LEIA MAIS   "As crianças aprendem fazendo, o mesmo vale para os educadores"

Nas palestras pelos Estados Unidos e mundo afora, ela também defende as causas LGBTT e fala sobre sua experiência de ter nascido Evan Smith e sua transição para a acadêmica mãe de dois filhos. Evan era um aluno inteligente; Vivienne tornou-se uma cientista brilhante, na visão dos colegas do Vale do Silício. Com uma agenda que inclui aulas na Universidade de Berkeley e na Singularity University, Vivienne vem ao Brasil para falar de suas pesquisas em neurociência e como podem afetar a maneira como uma criança pode desenvolver seu potencial de forma mais completa, durante o HSM/Singularity Summit em São Paulo.

LEIA MAIS   Cada um aprende de um jeito

Em entrevista por e-mail a NOVA ESCOLA, Vivienne Ming explica melhor como funciona uma das apostas da Socos Lab, Muse, um software criado para a interação entre pais e filhos que sugere diariamente uma interação e que aprende com os resultados – do mesmo jeito que uma criança faria.
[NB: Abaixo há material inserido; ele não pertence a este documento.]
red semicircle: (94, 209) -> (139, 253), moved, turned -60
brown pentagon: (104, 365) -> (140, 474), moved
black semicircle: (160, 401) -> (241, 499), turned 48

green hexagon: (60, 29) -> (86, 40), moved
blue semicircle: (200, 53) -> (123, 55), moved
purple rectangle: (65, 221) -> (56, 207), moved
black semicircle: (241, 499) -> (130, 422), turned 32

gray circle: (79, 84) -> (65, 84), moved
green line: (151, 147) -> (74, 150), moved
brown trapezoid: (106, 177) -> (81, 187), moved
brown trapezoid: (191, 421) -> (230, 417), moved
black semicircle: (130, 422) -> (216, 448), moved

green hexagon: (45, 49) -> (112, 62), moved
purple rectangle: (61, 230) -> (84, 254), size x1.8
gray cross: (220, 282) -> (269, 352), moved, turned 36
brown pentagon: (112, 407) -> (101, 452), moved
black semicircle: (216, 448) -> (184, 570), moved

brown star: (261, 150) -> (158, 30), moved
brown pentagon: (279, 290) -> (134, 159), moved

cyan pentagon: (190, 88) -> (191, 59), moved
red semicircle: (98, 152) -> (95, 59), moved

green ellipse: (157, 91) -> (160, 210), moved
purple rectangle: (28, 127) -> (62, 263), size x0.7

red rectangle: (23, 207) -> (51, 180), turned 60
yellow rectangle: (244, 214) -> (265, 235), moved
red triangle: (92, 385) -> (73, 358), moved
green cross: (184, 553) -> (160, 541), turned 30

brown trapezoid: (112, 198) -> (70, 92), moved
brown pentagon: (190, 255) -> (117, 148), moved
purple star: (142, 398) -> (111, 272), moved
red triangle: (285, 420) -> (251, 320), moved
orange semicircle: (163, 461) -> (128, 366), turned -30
As sugestões são personalizadas, como convidar a criança a fazer a leitura antes de dormir, em vez de apenas ouvir os pais, ou então levá-la ao museu ou ainda estimular pais e filhos a trabalharem juntos em algum problema que exija uma solução. O banco de dados é alimentado diariamente e, ao acompanhar as respostas dos pais, o sistema de inteligência artificial entende melhor como as crianças aprendem e como se desenvolver.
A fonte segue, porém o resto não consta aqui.